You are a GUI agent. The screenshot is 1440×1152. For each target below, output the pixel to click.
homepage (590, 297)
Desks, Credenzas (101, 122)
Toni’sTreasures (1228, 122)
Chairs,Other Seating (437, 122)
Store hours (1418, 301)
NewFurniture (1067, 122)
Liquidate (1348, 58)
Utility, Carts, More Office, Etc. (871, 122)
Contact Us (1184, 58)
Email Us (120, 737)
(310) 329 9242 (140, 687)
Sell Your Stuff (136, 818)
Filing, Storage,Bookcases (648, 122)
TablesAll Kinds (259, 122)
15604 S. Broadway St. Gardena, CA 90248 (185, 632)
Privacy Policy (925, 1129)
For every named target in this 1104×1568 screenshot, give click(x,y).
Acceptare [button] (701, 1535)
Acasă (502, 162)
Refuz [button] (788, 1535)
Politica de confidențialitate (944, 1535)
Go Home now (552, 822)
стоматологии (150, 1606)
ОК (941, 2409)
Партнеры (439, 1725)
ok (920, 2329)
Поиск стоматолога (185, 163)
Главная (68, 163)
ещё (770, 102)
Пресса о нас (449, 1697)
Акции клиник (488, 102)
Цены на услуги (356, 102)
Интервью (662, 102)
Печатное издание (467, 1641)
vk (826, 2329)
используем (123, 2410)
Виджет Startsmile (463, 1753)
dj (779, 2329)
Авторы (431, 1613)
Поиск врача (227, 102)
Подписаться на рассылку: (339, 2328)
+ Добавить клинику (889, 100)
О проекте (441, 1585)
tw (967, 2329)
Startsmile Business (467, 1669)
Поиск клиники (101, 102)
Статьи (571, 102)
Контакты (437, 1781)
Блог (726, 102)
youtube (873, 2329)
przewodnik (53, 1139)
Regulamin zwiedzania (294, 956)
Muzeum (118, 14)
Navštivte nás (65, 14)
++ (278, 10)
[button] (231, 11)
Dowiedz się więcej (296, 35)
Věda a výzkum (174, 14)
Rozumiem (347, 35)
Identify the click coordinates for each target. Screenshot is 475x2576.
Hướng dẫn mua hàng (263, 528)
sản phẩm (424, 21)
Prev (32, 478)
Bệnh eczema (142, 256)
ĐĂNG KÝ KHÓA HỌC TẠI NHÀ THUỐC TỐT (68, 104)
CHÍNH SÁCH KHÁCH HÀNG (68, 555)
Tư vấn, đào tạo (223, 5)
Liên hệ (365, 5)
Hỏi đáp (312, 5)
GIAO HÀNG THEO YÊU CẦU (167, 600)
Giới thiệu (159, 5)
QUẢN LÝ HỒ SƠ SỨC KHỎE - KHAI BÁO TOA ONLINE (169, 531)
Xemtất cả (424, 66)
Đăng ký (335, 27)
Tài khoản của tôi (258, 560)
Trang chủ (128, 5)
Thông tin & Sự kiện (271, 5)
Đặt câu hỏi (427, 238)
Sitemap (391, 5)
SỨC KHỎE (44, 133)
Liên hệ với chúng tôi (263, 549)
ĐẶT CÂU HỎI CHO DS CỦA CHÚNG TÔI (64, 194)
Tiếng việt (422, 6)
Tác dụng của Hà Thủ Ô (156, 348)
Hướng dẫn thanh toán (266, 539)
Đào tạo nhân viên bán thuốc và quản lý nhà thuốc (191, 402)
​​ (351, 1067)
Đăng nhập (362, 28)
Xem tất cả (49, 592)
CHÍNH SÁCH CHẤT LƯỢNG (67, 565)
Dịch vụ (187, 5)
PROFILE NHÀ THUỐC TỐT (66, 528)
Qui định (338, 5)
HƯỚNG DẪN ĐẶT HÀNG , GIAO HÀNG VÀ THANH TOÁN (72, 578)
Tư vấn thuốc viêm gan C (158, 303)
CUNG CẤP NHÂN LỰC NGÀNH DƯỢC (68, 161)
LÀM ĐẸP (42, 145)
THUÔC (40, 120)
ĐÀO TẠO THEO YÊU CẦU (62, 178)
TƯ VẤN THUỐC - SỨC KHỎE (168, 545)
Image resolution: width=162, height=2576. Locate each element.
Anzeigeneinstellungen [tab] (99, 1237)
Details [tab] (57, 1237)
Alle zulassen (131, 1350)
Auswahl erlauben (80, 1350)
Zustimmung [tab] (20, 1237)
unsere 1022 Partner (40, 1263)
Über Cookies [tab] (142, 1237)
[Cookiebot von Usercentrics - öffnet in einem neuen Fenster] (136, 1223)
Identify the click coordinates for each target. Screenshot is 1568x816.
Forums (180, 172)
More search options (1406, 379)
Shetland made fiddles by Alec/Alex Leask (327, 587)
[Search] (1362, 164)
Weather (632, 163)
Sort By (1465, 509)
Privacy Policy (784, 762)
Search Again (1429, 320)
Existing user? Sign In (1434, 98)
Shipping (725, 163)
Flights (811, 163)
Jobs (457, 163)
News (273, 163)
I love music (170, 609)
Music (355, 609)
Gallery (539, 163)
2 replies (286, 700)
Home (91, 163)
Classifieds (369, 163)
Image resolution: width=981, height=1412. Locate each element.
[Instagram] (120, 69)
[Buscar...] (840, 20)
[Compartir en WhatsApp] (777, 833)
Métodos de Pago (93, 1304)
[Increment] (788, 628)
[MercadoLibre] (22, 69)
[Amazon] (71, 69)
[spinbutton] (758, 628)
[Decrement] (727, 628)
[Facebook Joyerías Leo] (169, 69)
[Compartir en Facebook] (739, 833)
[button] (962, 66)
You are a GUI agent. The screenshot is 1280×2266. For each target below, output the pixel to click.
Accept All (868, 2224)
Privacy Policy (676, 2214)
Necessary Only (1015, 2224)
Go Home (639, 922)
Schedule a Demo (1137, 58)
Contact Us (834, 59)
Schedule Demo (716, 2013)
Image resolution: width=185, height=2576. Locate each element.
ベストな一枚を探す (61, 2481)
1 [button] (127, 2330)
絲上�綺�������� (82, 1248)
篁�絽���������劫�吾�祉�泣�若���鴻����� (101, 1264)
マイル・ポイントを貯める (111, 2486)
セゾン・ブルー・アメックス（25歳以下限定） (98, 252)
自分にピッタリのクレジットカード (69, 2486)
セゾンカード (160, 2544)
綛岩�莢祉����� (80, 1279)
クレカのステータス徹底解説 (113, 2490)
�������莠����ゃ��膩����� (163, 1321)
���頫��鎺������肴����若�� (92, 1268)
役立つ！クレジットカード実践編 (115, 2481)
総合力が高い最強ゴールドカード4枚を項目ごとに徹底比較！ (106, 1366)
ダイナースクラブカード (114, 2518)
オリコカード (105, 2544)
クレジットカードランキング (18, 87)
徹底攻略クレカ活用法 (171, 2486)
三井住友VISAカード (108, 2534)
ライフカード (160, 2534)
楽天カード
········
=== How to complete this task ===
Show all lines above holding "height".

=== Task solution ===
Image resolution: width=162, height=2576. Locate each element.
Image resolution: width=981, height=1412. Locate each element.
Image resolution: width=185, height=2576. Locate each element.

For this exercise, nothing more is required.